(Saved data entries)
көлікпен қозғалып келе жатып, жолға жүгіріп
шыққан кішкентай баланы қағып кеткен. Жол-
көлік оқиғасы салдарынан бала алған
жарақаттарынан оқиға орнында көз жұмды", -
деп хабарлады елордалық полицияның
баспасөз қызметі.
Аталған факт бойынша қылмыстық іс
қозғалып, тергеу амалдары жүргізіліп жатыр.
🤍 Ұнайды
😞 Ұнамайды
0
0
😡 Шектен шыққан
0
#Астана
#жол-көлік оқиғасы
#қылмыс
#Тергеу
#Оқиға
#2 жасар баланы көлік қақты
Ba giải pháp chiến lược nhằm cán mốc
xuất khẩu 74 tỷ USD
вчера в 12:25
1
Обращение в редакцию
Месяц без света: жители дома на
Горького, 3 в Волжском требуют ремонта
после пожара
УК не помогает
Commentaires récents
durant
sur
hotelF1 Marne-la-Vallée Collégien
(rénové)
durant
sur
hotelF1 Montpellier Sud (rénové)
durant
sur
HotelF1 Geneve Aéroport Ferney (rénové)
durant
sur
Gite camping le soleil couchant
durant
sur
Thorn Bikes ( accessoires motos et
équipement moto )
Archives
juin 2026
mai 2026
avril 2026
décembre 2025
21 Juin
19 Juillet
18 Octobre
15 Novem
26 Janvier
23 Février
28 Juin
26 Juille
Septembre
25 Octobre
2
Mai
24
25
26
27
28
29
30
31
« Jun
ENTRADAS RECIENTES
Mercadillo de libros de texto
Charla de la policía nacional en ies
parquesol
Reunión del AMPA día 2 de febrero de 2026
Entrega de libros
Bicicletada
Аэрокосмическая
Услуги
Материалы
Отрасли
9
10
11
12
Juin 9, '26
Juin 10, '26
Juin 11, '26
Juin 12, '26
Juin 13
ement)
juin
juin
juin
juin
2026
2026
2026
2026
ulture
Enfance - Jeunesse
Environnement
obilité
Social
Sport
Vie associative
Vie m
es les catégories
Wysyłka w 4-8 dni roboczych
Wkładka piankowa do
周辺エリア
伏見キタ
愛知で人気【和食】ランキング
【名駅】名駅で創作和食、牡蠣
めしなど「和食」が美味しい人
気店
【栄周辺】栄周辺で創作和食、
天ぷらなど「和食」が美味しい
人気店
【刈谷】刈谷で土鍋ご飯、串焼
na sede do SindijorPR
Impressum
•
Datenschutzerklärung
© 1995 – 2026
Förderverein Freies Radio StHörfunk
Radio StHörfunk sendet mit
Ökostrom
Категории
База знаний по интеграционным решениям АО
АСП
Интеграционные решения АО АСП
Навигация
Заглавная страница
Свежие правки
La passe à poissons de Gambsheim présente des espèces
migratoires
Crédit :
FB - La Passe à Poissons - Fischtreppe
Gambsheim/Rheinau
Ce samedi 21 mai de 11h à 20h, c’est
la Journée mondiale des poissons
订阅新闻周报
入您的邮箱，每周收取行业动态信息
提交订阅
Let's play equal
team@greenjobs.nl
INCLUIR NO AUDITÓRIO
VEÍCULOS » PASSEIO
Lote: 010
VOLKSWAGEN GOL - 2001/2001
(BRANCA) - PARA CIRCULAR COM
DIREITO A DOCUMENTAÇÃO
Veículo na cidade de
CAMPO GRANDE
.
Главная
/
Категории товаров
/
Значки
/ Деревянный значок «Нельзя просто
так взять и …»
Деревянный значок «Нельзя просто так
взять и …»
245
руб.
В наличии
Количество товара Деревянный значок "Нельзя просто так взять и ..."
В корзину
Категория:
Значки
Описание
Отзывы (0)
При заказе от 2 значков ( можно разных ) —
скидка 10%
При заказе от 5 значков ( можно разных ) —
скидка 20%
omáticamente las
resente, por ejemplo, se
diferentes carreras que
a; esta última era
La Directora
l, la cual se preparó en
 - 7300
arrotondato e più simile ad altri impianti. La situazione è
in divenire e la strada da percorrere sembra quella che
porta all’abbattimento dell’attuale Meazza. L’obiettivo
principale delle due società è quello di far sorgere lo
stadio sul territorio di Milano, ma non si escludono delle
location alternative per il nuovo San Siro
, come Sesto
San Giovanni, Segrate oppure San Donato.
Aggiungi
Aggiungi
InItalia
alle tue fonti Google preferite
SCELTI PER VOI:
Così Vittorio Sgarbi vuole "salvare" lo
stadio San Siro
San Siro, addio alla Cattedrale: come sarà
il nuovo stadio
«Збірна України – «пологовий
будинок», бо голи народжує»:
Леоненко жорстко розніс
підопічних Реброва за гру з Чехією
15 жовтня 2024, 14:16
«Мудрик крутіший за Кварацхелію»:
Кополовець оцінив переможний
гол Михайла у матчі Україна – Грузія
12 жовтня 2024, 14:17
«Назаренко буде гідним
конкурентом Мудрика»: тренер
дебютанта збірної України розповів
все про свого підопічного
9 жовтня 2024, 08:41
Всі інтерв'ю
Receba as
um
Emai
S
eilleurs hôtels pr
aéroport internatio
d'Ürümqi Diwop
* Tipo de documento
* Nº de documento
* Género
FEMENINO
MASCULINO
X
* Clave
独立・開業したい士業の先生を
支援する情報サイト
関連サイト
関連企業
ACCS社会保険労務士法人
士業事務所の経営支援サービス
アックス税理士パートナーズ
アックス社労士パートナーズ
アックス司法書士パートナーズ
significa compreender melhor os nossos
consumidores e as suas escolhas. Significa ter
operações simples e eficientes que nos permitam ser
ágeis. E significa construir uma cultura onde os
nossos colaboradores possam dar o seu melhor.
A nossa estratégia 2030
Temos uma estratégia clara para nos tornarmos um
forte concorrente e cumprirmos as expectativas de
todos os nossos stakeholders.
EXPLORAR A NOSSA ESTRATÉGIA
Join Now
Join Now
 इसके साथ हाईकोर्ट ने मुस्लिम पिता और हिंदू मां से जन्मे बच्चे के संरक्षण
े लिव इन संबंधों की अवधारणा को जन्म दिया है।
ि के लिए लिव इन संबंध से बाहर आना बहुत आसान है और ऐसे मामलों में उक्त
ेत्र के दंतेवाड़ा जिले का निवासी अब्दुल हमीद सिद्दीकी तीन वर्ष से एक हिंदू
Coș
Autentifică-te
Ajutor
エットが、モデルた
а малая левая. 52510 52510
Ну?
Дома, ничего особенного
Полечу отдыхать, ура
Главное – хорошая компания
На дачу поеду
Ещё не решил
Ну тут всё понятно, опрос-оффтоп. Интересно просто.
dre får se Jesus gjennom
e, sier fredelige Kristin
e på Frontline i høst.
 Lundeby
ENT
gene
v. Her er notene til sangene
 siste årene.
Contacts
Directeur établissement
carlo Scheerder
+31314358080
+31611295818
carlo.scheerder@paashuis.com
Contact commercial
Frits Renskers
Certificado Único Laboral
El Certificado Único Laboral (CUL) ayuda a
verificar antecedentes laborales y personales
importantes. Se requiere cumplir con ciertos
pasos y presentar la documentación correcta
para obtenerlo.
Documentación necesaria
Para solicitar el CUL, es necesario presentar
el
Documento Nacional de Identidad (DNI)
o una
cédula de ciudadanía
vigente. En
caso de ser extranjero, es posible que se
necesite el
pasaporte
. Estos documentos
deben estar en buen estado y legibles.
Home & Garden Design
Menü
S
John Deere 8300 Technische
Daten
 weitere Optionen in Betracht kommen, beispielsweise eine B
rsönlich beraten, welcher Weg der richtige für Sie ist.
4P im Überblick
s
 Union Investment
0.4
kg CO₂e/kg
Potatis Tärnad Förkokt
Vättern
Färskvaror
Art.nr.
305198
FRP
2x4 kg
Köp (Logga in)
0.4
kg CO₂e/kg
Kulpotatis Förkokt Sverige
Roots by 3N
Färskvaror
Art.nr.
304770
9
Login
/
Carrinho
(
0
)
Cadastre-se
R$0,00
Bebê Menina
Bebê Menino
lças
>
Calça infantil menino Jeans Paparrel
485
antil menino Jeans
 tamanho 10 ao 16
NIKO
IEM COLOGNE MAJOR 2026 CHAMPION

Instructions for the task: Take the records above and return, word for word, only the lines that fall from the line with "Radio StHörfunk sendet mit" to the line with "in divenire e", both of them included.

Solved problem:
Radio StHörfunk sendet mit
Ökostrom
Категории
База знаний по интеграционным решениям АО
АСП
Интеграционные решения АО АСП
Навигация
Заглавная страница
Свежие правки
La passe à poissons de Gambsheim présente des espèces
migratoires
Crédit :
FB - La Passe à Poissons - Fischtreppe
Gambsheim/Rheinau
Ce samedi 21 mai de 11h à 20h, c’est
la Journée mondiale des poissons
订阅新闻周报
入您的邮箱，每周收取行业动态信息
提交订阅
Let's play equal
team@greenjobs.nl
INCLUIR NO AUDITÓRIO
VEÍCULOS » PASSEIO
Lote: 010
VOLKSWAGEN GOL - 2001/2001
(BRANCA) - PARA CIRCULAR COM
DIREITO A DOCUMENTAÇÃO
Veículo na cidade de
CAMPO GRANDE
.
Главная
/
Категории товаров
/
Значки
/ Деревянный значок «Нельзя просто
так взять и …»
Деревянный значок «Нельзя просто так
взять и …»
245
руб.
В наличии
Количество товара Деревянный значок "Нельзя просто так взять и ..."
В корзину
Категория:
Значки
Описание
Отзывы (0)
При заказе от 2 значков ( можно разных ) —
скидка 10%
При заказе от 5 значков ( можно разных ) —
скидка 20%
omáticamente las
resente, por ejemplo, se
diferentes carreras que
a; esta última era
La Directora
l, la cual se preparó en
 - 7300
arrotondato e più simile ad altri impianti. La situazione è
in divenire e la strada da percorrere sembra quella che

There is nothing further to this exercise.